Kids love screens, and they are especially mesmerized by the television. Not all television viewing is bad. Some programming, such as Sesame Street, can help children learn academic and social skills, or explore parts of the world they may not see otherwise. The key to keeping television viewing habits healthy for your kids is to utilize the set in a way that offers some entertainment and learning activities without becoming the only way your kids experience the world outside your front door.
What Problems Are Associated With Too Much TV?
To understand why television plays a detrimental role in the health of children, it’s important to know what problems are associated with too much television viewing. Because television is an inactive habit, the body is not burning calories. Obesity and screen time have been linked in many studies. Every time your child sits in front of the television he or she misses an opportunity to get up and play, which is beneficial to the body – and mind – in numerous ways.
The passive behavior of television viewing also means children are not actively learning and engaging in the world, says Dr. John J Ratey. Kids who watch too much television as toddlers get to school and don’t know how to engage with others or play interactively. Additionally, studies have shown that the average child watches 8,000 murders on television before they complete elementary school. This happens when children have unlimited access to both content and the amount of time they are allowed to watch TV.
Michael Gurian recommends turning the screen off from ages birth to two, since this critical time in brain development for young children requires experiences that come from sensory experiences, such as touching things and interacting with objects and people.
Older children should have limits on the amount of screen time they are allowed as well. According to neurologist Jane Tavyev Asher, an important recent study shows that teenagers who watch more than two hours of television each day have higher rates of mood disorders, such as depression.
What Television Guidelines Should You Set?
Rather than giving your child free reign when it comes to the television, it’s important that you set some basic guidelines for viewing, and that you also consider things you can do to limit the amount of television time your children get. Here are some basic guidelines you can apply in your own household.
- Keep TVs out of the bedroom.
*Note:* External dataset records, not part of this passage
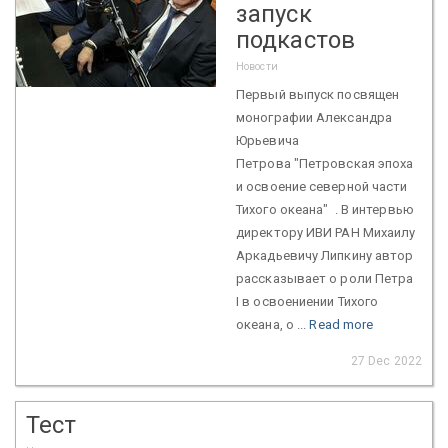
запуск
подкастов
Новости
Первый выпуск посвящен
монографии Александра
Юрьевича
Петрова "Петровская эпоха
и освоение северной части
Тихого океана" . В интервью
директору ИВИ РАН Михаилу
Аркадьевичу Липкину автор
рассказывает о роли Петра
I в освоениении Тихого
океана, о ...
Read more
27 Dec 2022
Тест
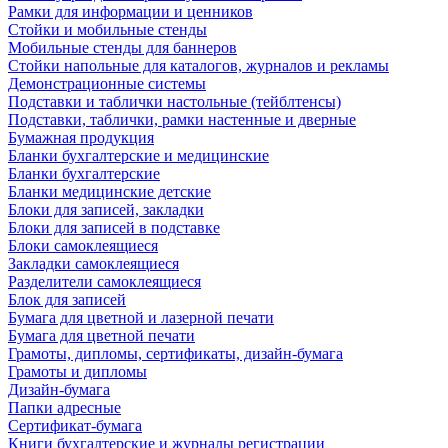
Рамки для информации и ценников
Стойки и мобильные стенды
Мобильные стенды для баннеров
Стойки напольные для каталогов, журналов и рекламы
Демонстрационные системы
Подставки и таблички настольные (тейблтенсы)
Подставки, таблички, рамки настенные и дверные
Бумажная продукция
Бланки бухгалтерские и медицинские
Бланки бухгалтерские
Бланки медицинские детские
Блоки для записей, закладки
Блоки для записей в подставке
Блоки самоклеящиеся
Закладки самоклеящиеся
Разделители самоклеящиеся
Блок для записей
Бумага для цветной и лазерной печати
Бумага для цветной печати
Грамоты, дипломы, сертификаты, дизайн-бумага
Грамоты и дипломы
Дизайн-бумага
Папки адресные
Сертификат-бумага
Книги бухгалтерские и журналы регистрации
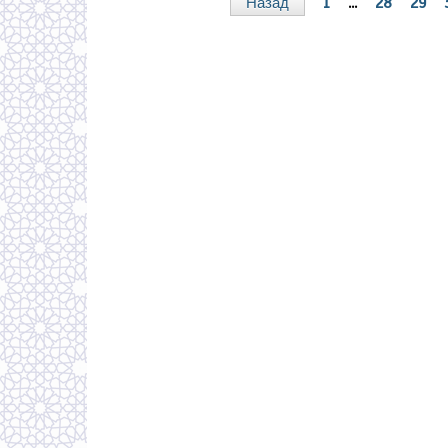
Назад
1
...
28
29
This enables you to monitor the amount of time and the content of programming your child is watching.
- Set a specific amount of time per day or week for viewing. This might mean no television on school nights or a certain number hours total per week.
- Watch programming with your child when you can. This will help you to monitor the content they are viewing as well as help you analyze how much television is appropriate for your child.
Find alternative activities. Carolyn McWilliams says when you offer competing activities that are fun and engaging for children, they will be less likely to spend time in front of the screen.